Under current New York State law, the legal age of marriage is 18, but 16- and 17-year-olds can marry with “parental consent,” while teens ages 14 and 15 require judicial approval. Judges are not required to strike down marriage requests in which age differences between the parties would constitute statutory rape.  

Paulin, of Westchester, first introduced legislation to ban marriage for people younger than 18 in 2015 but the bill was never brought to a vote. 

In October 2016, Cohen also introduced a resolution in the City Council urging state lawmakers to pass the legislation. 

On Feb. 14, Cohen traveled to Albany to meet with Paulin and attempt to rally support for the bill. There Cohen, Paulin and various activists said that 84 percent of the 3,853 minors who were married from 2000 to 2010 were young girls marrying adult men. 

“An adult can sexually abuse a child and avoid statutory rape charges by marrying the child,” Paulin said at the press conference. “If an adult has sex with someone 16 or younger it is statutory rape but if the adult marries the child, then he can force her to have non-consensual sex whenever he wants. A child under 17 does not have the capacity to consent to sex under our penal law.”

Cohen’s resolution and Paulin’s bill in the Assembly are both still in the committee phases.
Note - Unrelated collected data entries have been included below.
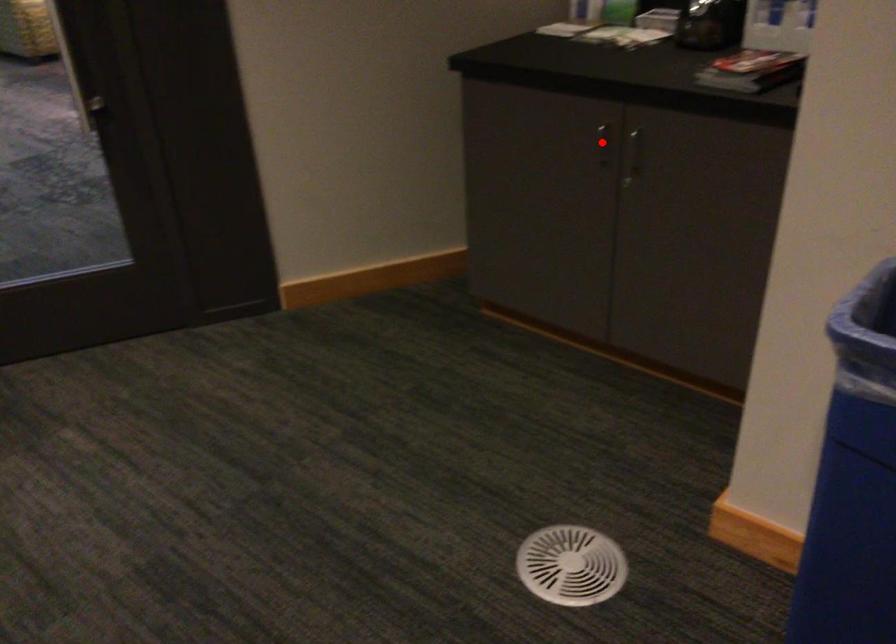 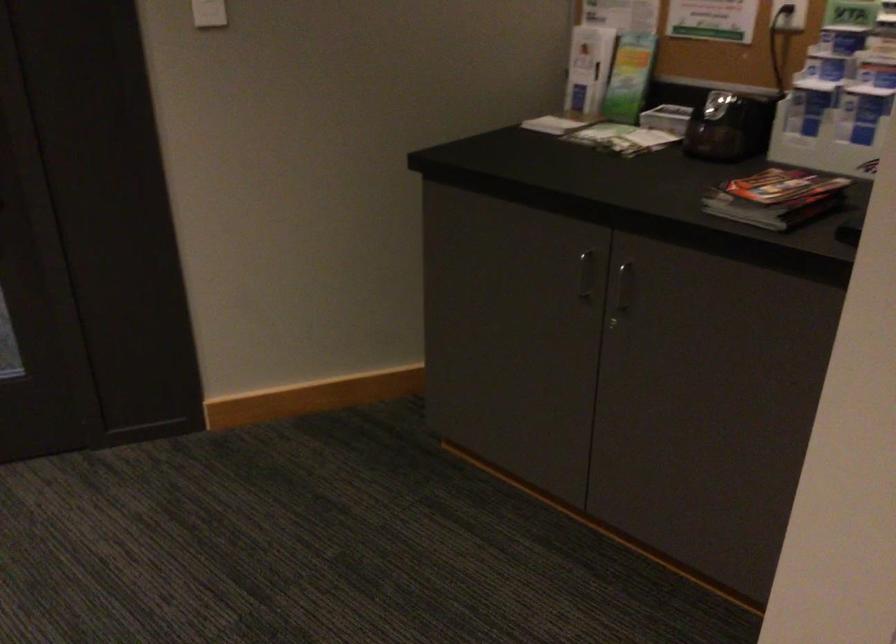 Locate, in the second image, the point that corresponds to the highlighted location in the first image.

(584, 275) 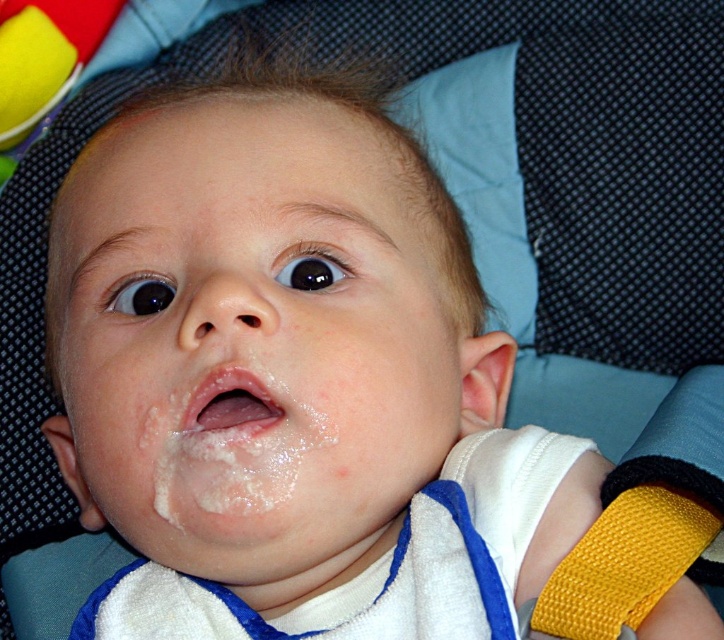 You are a parent trying to reach the yellow fabric strap at lower right to pick up the baby. Based on the coordinates provided, can you estimate if the strap is positioned within the lower half of the image?

The yellow fabric strap at lower right is located at coordinates approximately 0.881 on the x and 0.863 on the y. Since the y coordinate is above 0.5, it is positioned in the upper half of the image, so the strap is not in the lower half.

You are a photographer trying to capture a closeup of the baby in the playpen. You need to focus on the smooth skin baby face at center and the white glossy lips at center. Which of these two features is positioned higher up on the baby?

The smooth skin baby face at center is much taller as white glossy lips at center, so the smooth skin baby face at center is positioned higher up on the baby. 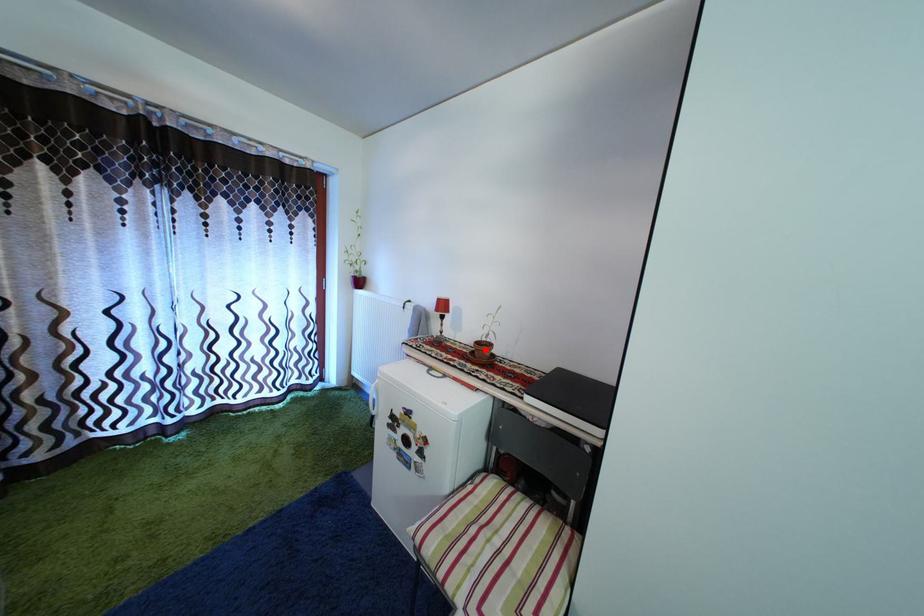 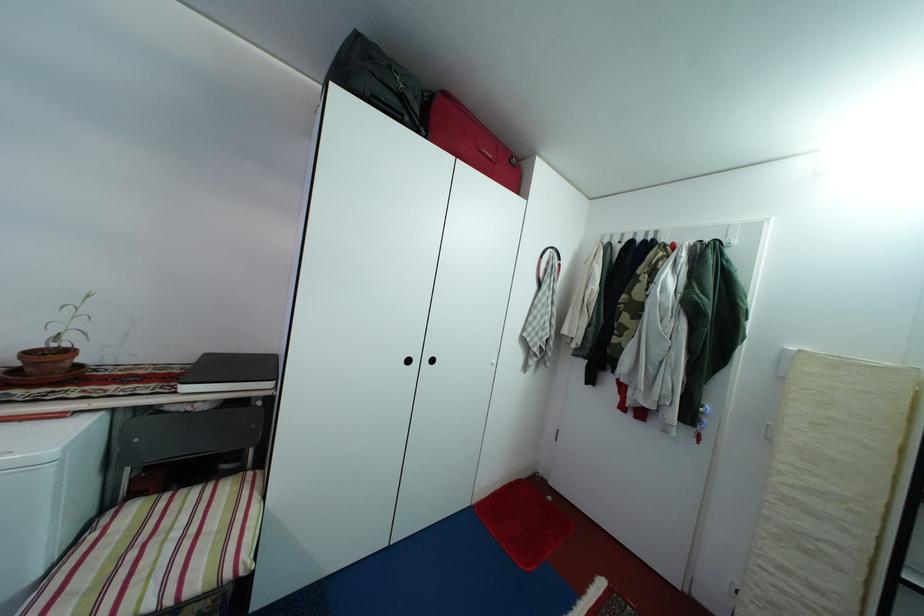 Question: I am providing you with two images of the same scene from different viewpoints. Image1 has a red point marked. In image2, the corresponding 3D location appears at what relative position? Reply with the corresponding letter.

Choices:
 (A) Closer
 (B) Farther

Answer: (A) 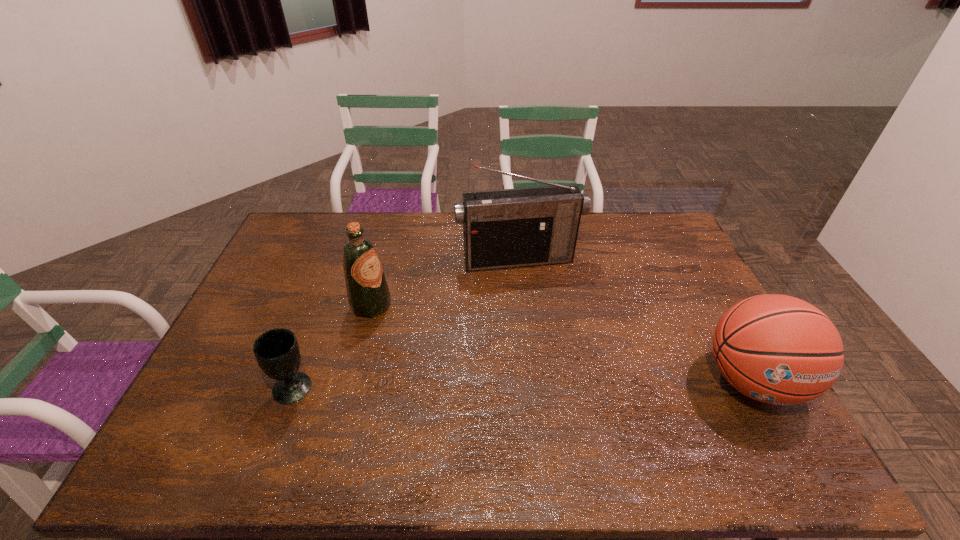 The image size is (960, 540). In order to click on free spot located 0.210m on the front-facing side of the second object from left to right in this screenshot , I will do point(442,342).

In order to click on vacant space located 0.390m on the front-facing side of the tallest object in this screenshot , I will do `click(557, 367)`.

Find the location of a particular element. The image size is (960, 540). free spot located on the front-facing side of the tallest object is located at coordinates (549, 341).

Locate an element on the screen. Image resolution: width=960 pixels, height=540 pixels. free space located on the front-facing side of the tallest object is located at coordinates (548, 339).

The height and width of the screenshot is (540, 960). Find the location of `object located at the far edge`. object located at the far edge is located at coordinates (506, 228).

Locate an element on the screen. The image size is (960, 540). chalice at the near edge is located at coordinates (277, 352).

In order to click on basketball located at the near edge in this screenshot , I will do `click(777, 349)`.

You are a GUI agent. You are given a task and a screenshot of the screen. Output one action in this format:
    pyautogui.click(x=<x>, y=<y>)
    Task: Click on the object that is positioned at the right edge
    
    Given the screenshot: What is the action you would take?
    pyautogui.click(x=777, y=349)

The width and height of the screenshot is (960, 540). Find the location of `object located at the near right corner`. object located at the near right corner is located at coordinates pos(777,349).

Find the location of a particular element. vacant area at the far edge is located at coordinates (593, 213). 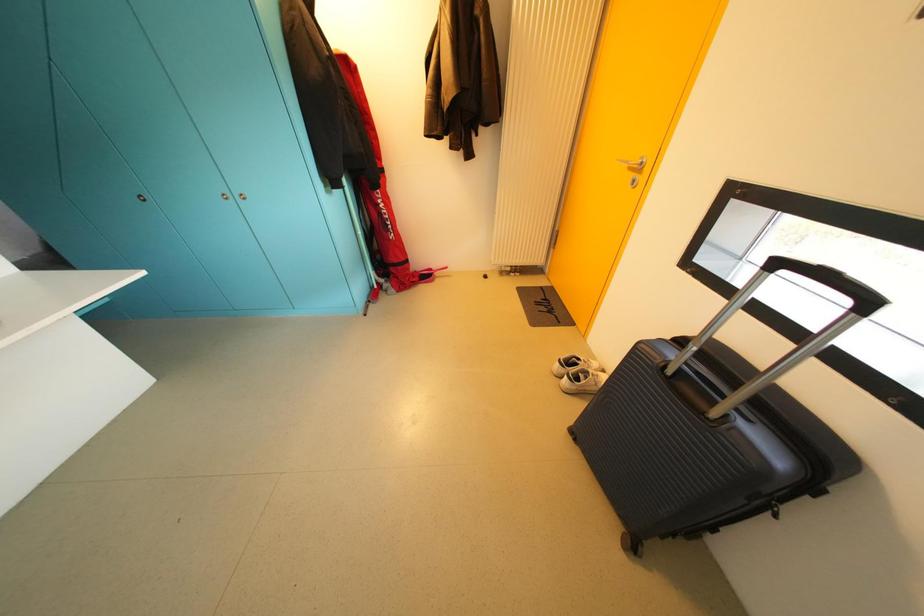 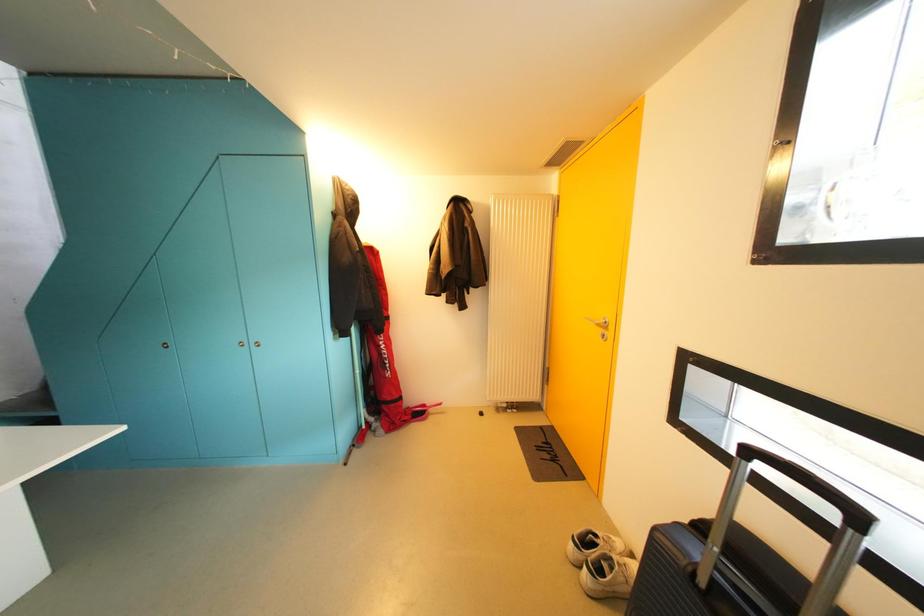 Question: The first image is from the beginning of the video and the second image is from the end. How did the camera likely rotate when shooting the video?

Choices:
 (A) Left
 (B) Right
 (C) Up
 (D) Down

Answer: (C) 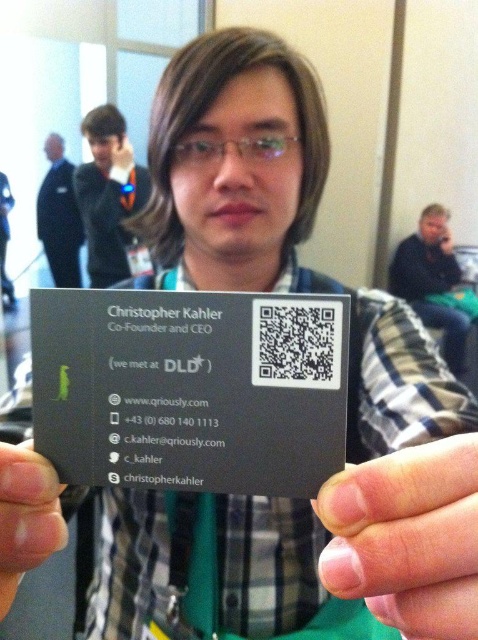 Question: Is the position of nail at center less distant than that of blue denim jeans at lower right?

Choices:
 (A) yes
 (B) no

Answer: (A)

Question: Which point is closer to the camera?

Choices:
 (A) coord(437,225)
 (B) coord(415,572)

Answer: (B)

Question: Which object is the farthest from the nail at center?

Choices:
 (A) black matte qr code at center
 (B) matte black jacket at upper left
 (C) dark blue suit at left

Answer: (C)

Question: Among these points, which one is farthest from the camera?

Choices:
 (A) (89, 278)
 (B) (218, 440)
 (C) (420, 224)
 (D) (383, 572)

Answer: (C)

Question: Can you confirm if nail at center is bigger than blue denim jeans at lower right?

Choices:
 (A) yes
 (B) no

Answer: (B)

Question: Can you confirm if black matte qr code at center is positioned to the right of matte black jacket at upper left?

Choices:
 (A) no
 (B) yes

Answer: (B) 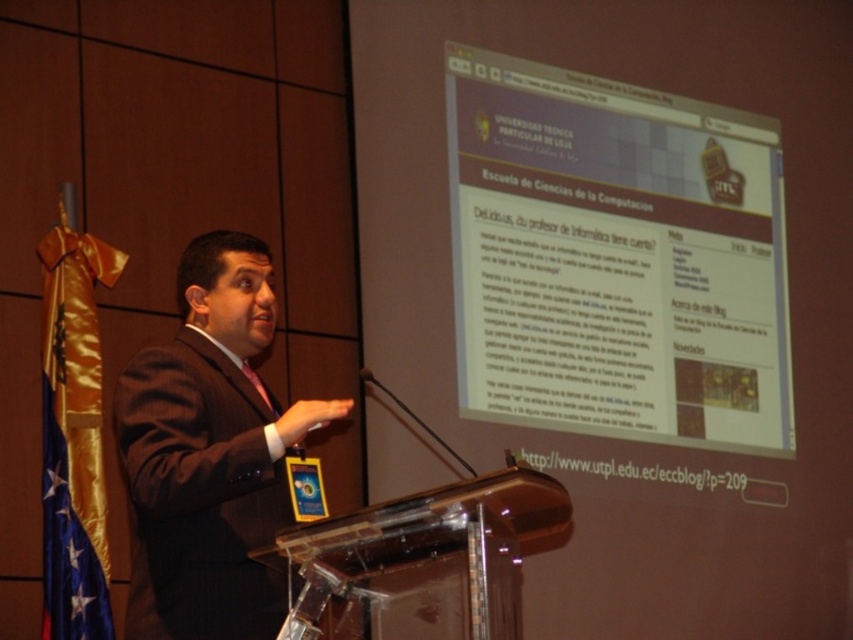 You are an attendee sitting in the front row of the conference room. You notice the brown suit at center and the matte plastic screen at upper right. Which object is closer to you?

The brown suit at center is closer to you because it is in front of the matte plastic screen at upper right.

In the scene shown: You are an attendee at the presentation. The presenter is wearing a brown suit at center and there is a matte plastic screen at upper right. Which object is taller?

The matte plastic screen at upper right is much taller than the brown suit at center.

In the scene shown: You are a photographer standing in the conference room. You need to capture a photo of the brown suit at center and the blue satin flag at left. The camera you are using has a minimum focus distance of 5 feet. Can you take a photo where both objects are in focus without moving either object?

The brown suit at center and the blue satin flag at left are 5.13 feet apart. Since the distance between them is greater than the camera minimum focus distance of 5 feet, you can take a photo where both objects are in focus without moving them.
At the press conference, Cohen likened the bill to restrictions on tattoos, alcohol, cigarettes and joining the armed forces. 

“You can’t buy cigarettes or alcohol until you’re 21. You can’t get a tattoo until you are 18. You can’t enlist in the military until age 17. A child, as young as 14, should not be allowed to enter into a binding union on the say-so of a judge or her parents,” he said at the press conference. “Such a decision should wait until adulthood, when one is actually able to consent, which is why Assembly Member Paulin, the advocates, and I are working to end underage marriages.”

 

ATV law passes council

Another longtime policy concern of Cohen’s—the use of all-terrain vehicles within city limits—passed City Council last week. 

The bill, first introduced in June 2015, increases the penalties on individuals caught driving ATVs in New York. 

“New York City is only one terrain, an urban terrain, and it is no place for all-terrain vehicles.  Rampant and reckless ATV driving is endangering the lives of New Yorkers,” Cohen said in a statement. 

An earlier version of the bill included steeper fines for first-time offenders, and forfeiture of ATV on a second offense, but the council backed off of that idea. If signed, the bill will instead give ATV drivers a $500 fine on their first offense and $1000 for subsequent offenses. 

In 2014, when Cohen and his co-sponsors first drafted the bill, there had been nine ATV related deaths in the Bronx, alone, including one in the 50th precinct. 

“I’m alarmed by the harm such vehicles are causing in parks and other public spaces,” Cohen said. “This new law will put everyone on notice that we will not allow ATVs on our urban terrain, and give the NYPD another tool they can employ to stop illegal operators.”